In their basic form, G^E models and EoS are only partially useful for generalizing over systems: for the reasons given above, they are usually trained on data for binary systems, but can then be used for modeling those binary systems only for which data were available during the training. In contrast, predictions of properties of unstudied multicomponent systems with G^E models and EoS often turn out to be sufficiently accurate, under the condition that the model was trained on data for all constituent binary subsystems.⁶

To overcome the lack of generalization over (binary) systems, group-contribution (GC) approaches like UNIFAC,^7–9 modified UNIFAC (Dortmund),^10,11 and the Predictive Soave–Redlich–Kwong (PSRK) EoS^12,13 have been developed. They are based on the idea that components can be split into structural groups and, instead of considering pair interactions between components, pair interactions between these groups are modeled. As the number of relevant structural groups is comparatively small (in the order of 100), the combinatorial problem described above thereby becomes tractable. GC methods contain group-interaction parameters that are usually trained on data for binary systems containing the pertinent groups. They can then be used for predicting the properties of systems for which no data are available.

Unfortunately, the applicability of these GC methods is still hampered by incomplete group-interaction parameter tables. This is due to both the elaborate procedure of fitting new group-interaction parameters, and the fact that often not enough pertinent experimental data are available for a meaningful fit. The problems resulting from an inadequate database also lead to poor performances of GC methods when applied to systems with components that contain groups for which only a few training data points are available. The most prominent alternatives to GC methods are quantum-chemical approaches, namely COSMO-RS.^14,15 In principle, COSMO-RS enables predictions for any system based on quantum-chemical calculations, which are, however, computationally costly and not trivial for complex components. Furthermore, also these methods are tuned on experimental data, but the number of parameters is typically low and common users do not change them.¹⁶ Compared to GC methods, quantum-chemical methods are often found to be somewhat less accurate in the prediction of thermodynamic properties.¹⁷

We have recently introduced a completely new approach for predicting thermodynamic properties of unstudied binary systems.^18–21 This approach is based on employing matrix completion methods (MCMs) from machine learning (ML), where the MCMs are prominently associated with recommender systems.^22,23E.g., for movie recommendations, these methods can implicitly learn and quantify similarities among users and similarities among movies by observing interaction patterns (ratings or clicks) between them, allowing to predict preference scores for unseen pairs of users and movies.

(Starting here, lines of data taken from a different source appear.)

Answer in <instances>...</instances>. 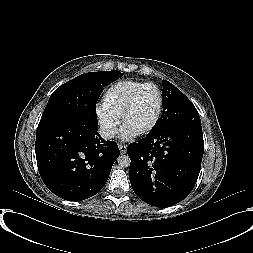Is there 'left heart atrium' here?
<instances>
[{
    "instance_id": "obj_1",
    "label": "left heart atrium",
    "mask_w": 253,
    "mask_h": 253,
    "mask_svg": "<svg viewBox=\"0 0 253 253\" xmlns=\"http://www.w3.org/2000/svg\"><path fill=\"white\" fill-rule=\"evenodd\" d=\"M134 136H135V132L133 130H131L129 127L124 125L121 130V137L123 139H130Z\"/></svg>"
}]
</instances>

In a similar spirit, our previous work^18,19 employed MCMs for predicting activity coefficients γ^∞_ij of solutes i in pure solvents j at infinite dilution and constant temperature, where the MCM learns similarities among the solutes and among the solvents. Applying the MCM approach for predicting thermodynamic properties is based on the fact that properties of binary mixtures at constant conditions, such as isothermal γ^∞_ij, can be stored in matrices, where the rows and columns represent the components i and j that make up the mixtures. As these matrices are only sparsely occupied by experimental data, the prediction of the unobserved entries constitutes a matrix completion problem. In our previous work,^18,19 we employed a matrix factorization following eqn (1):


γ^∞_ij = f(θ_i·β_j)	(1)

The value of γ^∞_ij is thereby modeled by the dot product of two vectors θ_i and β_j, which contain the so-called latent features and capture properties of the solute i and the solvent j, respectively, and which are inferred from the sparse available data on the mixture property γ^∞_ij. The function f was chosen to be the exponential function, taking into account that the γ^∞_ij are by definition non-negative and span a wide range of values. Moreover, this choice is also a physical one since the excess chemical potential μ^E,∞_ij of the solute i at infinite dilution in the solvent j depends linearly on ln [thin space (1/6-em)]

γ^∞_ij.

The basic idea behind this MCM approach is that information on the pure components (as quantified by θ_i and β_j) is implicitly contained in the mixture data, i.e., in the way the components interact with each other, which manifests itself in the observable mixture property γ^∞_ij. This information is captured by the MCM and stored in the latent features θ_i and β_j of the components i and j. Using eqn (1) in the trained model, the inferred latent features allow predicting γ^∞_ij also for previously unstudied combinations i–j. As demonstrated in our previous work,^18,19 this approach even outperforms the present state-of-the-art method for predicting activity coefficients, namely the modified UNIFAC (Dortmund) model,^10,11 if γ^∞_ij at 298 K are considered. We have also extended the approach to modeling the dependence of γ^∞_ij on the temperature T, by simply exploiting the fact that this dependence can be well described by γ^∞_ij(T) = A_ij + B_ij/T with system-specific but temperature-independent parameters A_ij and B_ij in many cases.²⁰

In the present work, we further expand the MCM approach by combining it with the physical modeling of thermodynamic properties of mixtures. We thereby exploit the fact that all physical models of mixtures are based on the idea of pair interactions, described by pair-interaction energies as critical parameters. We propose to predict these pair-interaction energies by an MCM to obtain a new hybrid concept for the prediction of properties of mixtures. The feasibility and the merits of this widely applicable approach are demonstrated by using the well-known G^E lattice model UNIQUAC^2,3 as an example.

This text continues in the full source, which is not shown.